Hanabi AI, a cutting-edge voice technology startup, has announced the release of OpenAudio S1, the world’s first generative AI voice actor model. Unlike conventional text-to-speech engines, OpenAudio S1 enables real-time control over emotion, tone, and pacing—transforming AI speech into authentic performance. The model is now live in open beta on fish.audio, free for all to explore.
1. A New Paradigm: From Speech Generation to Voice Acting
- OpenAudio S1 reimagines speech synthesis as emotional voice performance, not just scripted output.
- Users can direct speech with real-time control over emotion, pacing, and tone.
- Achieves emotional authenticity, replicating subtle expressions like trembling, hesitation, or excitement.
2. Technical Excellence Backed by Research
- Built on a 4 billion parameter architecture, trained on diverse text/audio datasets.
- Integrates fully with fish.audio, making professional-grade tools accessible to creators at all levels.
- Real-time control features include instruction parsing such as:
- (confident but hiding fear)
- (whispering with urgency)
3. Benchmark-Leading Performance
- Tops Hugging Face’s TTS Arena benchmarks in key areas:
- Expressiveness: Handles complex emotions (sarcasm, joy, sadness, fear).
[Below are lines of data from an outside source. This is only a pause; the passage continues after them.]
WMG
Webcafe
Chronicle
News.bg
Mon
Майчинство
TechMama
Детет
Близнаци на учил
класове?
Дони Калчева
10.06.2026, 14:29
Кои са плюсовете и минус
- Latency: Delivers <100ms latency—ideal for live interaction (games, assistants).
- Controllability: Adjust tone, pitch, emotion mid-session with granular precision.
- Outperforms models by ElevenLabs, OpenAI, and Cartesia.
4. Voice Cloning and Multilingual Fluency
- Excels at voice cloning—replicating rhythm, timbre, and pacing with high fidelity.
- Supports 11 languages and multi-speaker dialogues, maintaining tonal consistency across languages.
5. A Vision for Emotionally Intelligent AI
- Hanabi AI sees voice as the emotional core of human-AI interaction.
- OpenAudio S1 is a stepping stone toward AI companions that communicate with empathy, intent, and warmth.
- Ongoing research by Hanabi’s OpenAudio Lab explores future improvements in emotional nuance and fidelity.
6. Commercial Traction & Gen Z-Led Growth
- Founded by a four-person Gen Z team, Hanabi scaled from $400K to $5M ARR in 4 months.
- Monthly active users jumped from 50K to 420K, driven by adoption of Fish Audio tools.
- Founder Shijia Liao brings 7+ years of speech AI expertise and deep roots in open-source innovation (So-VITS-SVC, GPT-SoVITS, Bert-VITS2).
7. Accessible Today – and Open Tomorrow
- OpenAudio S1 is available in open beta via fish.audio.
- Hanabi plans to release parts of its model architecture, training pipeline, and inference stack, reinforcing its commitment to open research and community.
With OpenAudio S1, Hanabi AI is reshaping the landscape of AI-generated voice—from robotic text-to-speech to emotionally rich, real-time voice acting. Backed by powerful research, benchmark-setting technology, and open accessibility, this innovation sets a new creative standard for voice-driven AI experiences. It marks a defining step toward human-like interaction in storytelling, gaming, and digital communication—and a pivotal moment for the future of TechEdgeAI.